The subject matter described herein can be embodied in systems, apparatus, methods, and/or articles depending on the desired configuration. The implementations set forth in the foregoing description do not represent all implementations consistent with the subject matter described herein. Instead, they are merely some examples consistent with aspects related to the described subject matter. Although a few variations have been described in detail above, other modifications or additions are possible. In particular, further features and/or variations can be provided in addition to those set forth herein. For example, the implementations described above can be directed to various combinations and subcombinations of the disclosed features and/or combinations and subcombinations of several further features disclosed above. In addition, the logic flows depicted in the accompanying figures and/or described herein do not necessarily require the particular order shown, or sequential order, to achieve desirable results. For example, the logic flows may include different and/or additional operations than shown without departing from the scope of the present disclosure. One or more operations of the logic flows may be repeated and/or omitted without departing from the scope of the present disclosure. Other implementations may be within the scope of the following claims.

Claims

What is claimed is:

1. A system, comprising:

at least one processor; and

at least one memory storing instructions, which when executed by the at least one processor, result in operations comprising:

setting, from a user interface, a first threshold by selecting a value of a first cardinality flag;

setting, from the user interface, a second threshold by selecting a value of a second cardinality flag, the second threshold being greater than the first threshold;

receiving, from an optimizer, one or more cardinality estimates for each operator of a query;

determining a highest value of the one or more cardinality estimates for each operator of the query;

selecting, based on the highest value of the one or more cardinality estimates for each operator of the query, one of at least three processing modes for processing the query, wherein the at least three processing modes comprises: a first mode, a second mode, and a third mode;

based on the highest value being less than or equal to the first threshold, indicating the first mode, commencing processing of the query by interpreting source code and initiating compiling of the source code asynchronously;

based on the highest value being between the first threshold and the second threshold, indicating the second mode, commencing processing of the query by both compiling and interpreting the source code; and

based on the highest value being greater than or equal to the second threshold, indicating the third mode, commencing processing of the query by compiling the source code and avoiding use of an interpreter.

2. The system of claim 1, wherein the one or more cardinality estimates comprises one or more of: an estimated input cardinality, an estimated output cardinality, and an estimated intermediate cardinality.

3. The system of claim 1, wherein initiating compiling of the source code asynchronously comprises:

initiating the compiling after executing the interpreting a predetermined number of times; and

switching the processing to compiled code.

4. The system of claim 1, further comprising: in the second mode, switching the processing to compiled code when the compiled code is available.

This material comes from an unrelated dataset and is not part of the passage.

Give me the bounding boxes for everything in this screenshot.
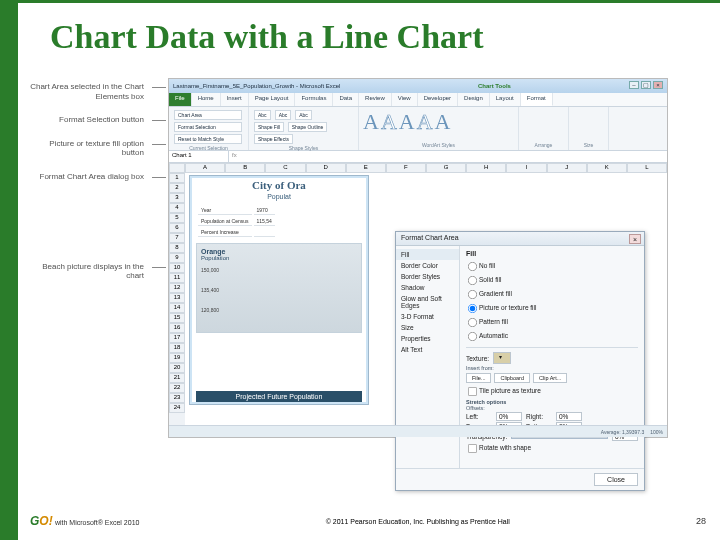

5. The system of claim 1, further comprising: overriding the selected processing mode by triggering compilation earlier than specified by the selected processing mode.

6. The system of claim 1, wherein the first threshold and the second threshold are based on benchmark data associated with a workload.

7. The system of claim 1, wherein the first threshold and the second threshold are set at a tenant database level.

8. The system of claim 2, wherein the estimated intermediate cardinality comprises an estimate indicating a number of result tuples of a join operator.

9. A computer-implemented method comprising:

setting, from a user interface, a first threshold by selecting a value of a first cardinality flag;

setting, from the user interface, a second threshold by selecting a value of a second cardinality flag, the second threshold being greater than the first threshold;

receiving, from an optimizer, one or more cardinality estimates for each operator of a query;

determining a highest value of the one or more cardinality estimates for each operator of the query;

selecting, based on the highest value of the one or more cardinality estimates for each operator of the query, one of at least three processing modes for processing the query, wherein the at least three processing modes comprises: a first mode, a second mode, and a third mode;

based on the highest value being less than or equal to the first threshold, indicating the first mode, commencing processing of the query by interpreting source code and initiating compiling of the source code asynchronously;

based on the highest value being between the first threshold and the second threshold, indicating the second mode, commencing processing of the query by both compiling and interpreting the source code; and

based on the highest value being greater than or equal to the second threshold, indicating the third mode, commencing processing of the query by compiling the source code and avoiding use of an interpreter.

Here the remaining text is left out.